Dataset items
┄┄┄┄┄┄┄┄┄┄

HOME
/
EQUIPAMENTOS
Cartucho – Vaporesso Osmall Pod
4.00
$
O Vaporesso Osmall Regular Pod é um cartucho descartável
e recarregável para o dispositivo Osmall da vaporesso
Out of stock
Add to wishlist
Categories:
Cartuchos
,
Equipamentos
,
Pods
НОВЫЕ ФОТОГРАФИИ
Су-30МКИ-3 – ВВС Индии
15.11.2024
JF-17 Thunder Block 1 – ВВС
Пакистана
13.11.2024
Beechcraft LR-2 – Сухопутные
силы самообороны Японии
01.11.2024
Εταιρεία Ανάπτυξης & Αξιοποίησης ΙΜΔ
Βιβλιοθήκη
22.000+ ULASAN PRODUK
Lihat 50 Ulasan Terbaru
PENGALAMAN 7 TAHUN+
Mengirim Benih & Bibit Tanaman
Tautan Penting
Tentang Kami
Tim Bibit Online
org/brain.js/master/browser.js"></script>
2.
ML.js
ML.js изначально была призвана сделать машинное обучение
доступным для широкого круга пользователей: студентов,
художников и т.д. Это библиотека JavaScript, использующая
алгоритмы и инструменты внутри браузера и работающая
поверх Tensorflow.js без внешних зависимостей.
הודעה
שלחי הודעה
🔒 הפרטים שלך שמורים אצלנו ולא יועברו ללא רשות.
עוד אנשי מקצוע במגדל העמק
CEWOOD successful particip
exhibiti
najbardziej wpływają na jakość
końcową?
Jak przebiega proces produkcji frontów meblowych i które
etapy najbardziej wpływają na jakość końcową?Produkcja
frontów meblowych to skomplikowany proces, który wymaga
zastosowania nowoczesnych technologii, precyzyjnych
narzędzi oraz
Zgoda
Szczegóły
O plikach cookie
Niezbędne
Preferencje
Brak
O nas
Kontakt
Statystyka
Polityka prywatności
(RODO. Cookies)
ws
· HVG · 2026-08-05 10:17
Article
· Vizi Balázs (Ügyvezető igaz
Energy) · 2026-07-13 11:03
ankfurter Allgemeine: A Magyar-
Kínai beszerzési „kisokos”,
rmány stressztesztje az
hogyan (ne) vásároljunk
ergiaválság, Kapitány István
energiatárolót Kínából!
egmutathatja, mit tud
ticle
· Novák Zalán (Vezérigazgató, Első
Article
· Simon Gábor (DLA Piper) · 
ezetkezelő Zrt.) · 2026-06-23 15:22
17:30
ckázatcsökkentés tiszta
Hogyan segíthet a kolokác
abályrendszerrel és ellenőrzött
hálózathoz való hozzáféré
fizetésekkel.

┄┄┄┄┄┄┄┄┄┄

= ACTIVITY =
Every record above needs to be copied exactly.

= ANSWER TO THIS EXERCISE =
HOME
/
EQUIPAMENTOS
Cartucho – Vaporesso Osmall Pod
4.00
$
O Vaporesso Osmall Regular Pod é um cartucho descartável
e recarregável para o dispositivo Osmall da vaporesso
Out of stock
Add to wishlist
Categories:
Cartuchos
,
Equipamentos
,
Pods
НОВЫЕ ФОТОГРАФИИ
Су-30МКИ-3 – ВВС Индии
15.11.2024
JF-17 Thunder Block 1 – ВВС
Пакистана
13.11.2024
Beechcraft LR-2 – Сухопутные
силы самообороны Японии
01.11.2024
Εταιρεία Ανάπτυξης & Αξιοποίησης ΙΜΔ
Βιβλιοθήκη
22.000+ ULASAN PRODUK
Lihat 50 Ulasan Terbaru
PENGALAMAN 7 TAHUN+
Mengirim Benih & Bibit Tanaman
Tautan Penting
Tentang Kami
Tim Bibit Online
org/brain.js/master/browser.js"></script>
2.
ML.js
ML.js изначально была призвана сделать машинное обучение
доступным для широкого круга пользователей: студентов,
художников и т.д. Это библиотека JavaScript, использующая
алгоритмы и инструменты внутри браузера и работающая
поверх Tensorflow.js без внешних зависимостей.
הודעה
שלחי הודעה
🔒 הפרטים שלך שמורים אצלנו ולא יועברו ללא רשות.
עוד אנשי מקצוע במגדל העמק
CEWOOD successful particip
exhibiti
najbardziej wpływają na jakość
końcową?
Jak przebiega proces produkcji frontów meblowych i które
etapy najbardziej wpływają na jakość końcową?Produkcja
frontów meblowych to skomplikowany proces, który wymaga
zastosowania nowoczesnych technologii, precyzyjnych
narzędzi oraz
Zgoda
Szczegóły
O plikach cookie
Niezbędne
Preferencje
Brak
O nas
Kontakt
Statystyka
Polityka prywatności
(RODO. Cookies)
ws
· HVG · 2026-08-05 10:17
Article
· Vizi Balázs (Ügyvezető igaz
Energy) · 2026-07-13 11:03
ankfurter Allgemeine: A Magyar-
Kínai beszerzési „kisokos”,
rmány stressztesztje az
hogyan (ne) vásároljunk
ergiaválság, Kapitány István
energiatárolót Kínából!
egmutathatja, mit tud
ticle
· Novák Zalán (Vezérigazgató, Első
Article
· Simon Gábor (DLA Piper) · 
ezetkezelő Zrt.) · 2026-06-23 15:22
17:30
ckázatcsökkentés tiszta
Hogyan segíthet a kolokác
abályrendszerrel és ellenőrzött
hálózathoz való hozzáféré
fizetésekkel.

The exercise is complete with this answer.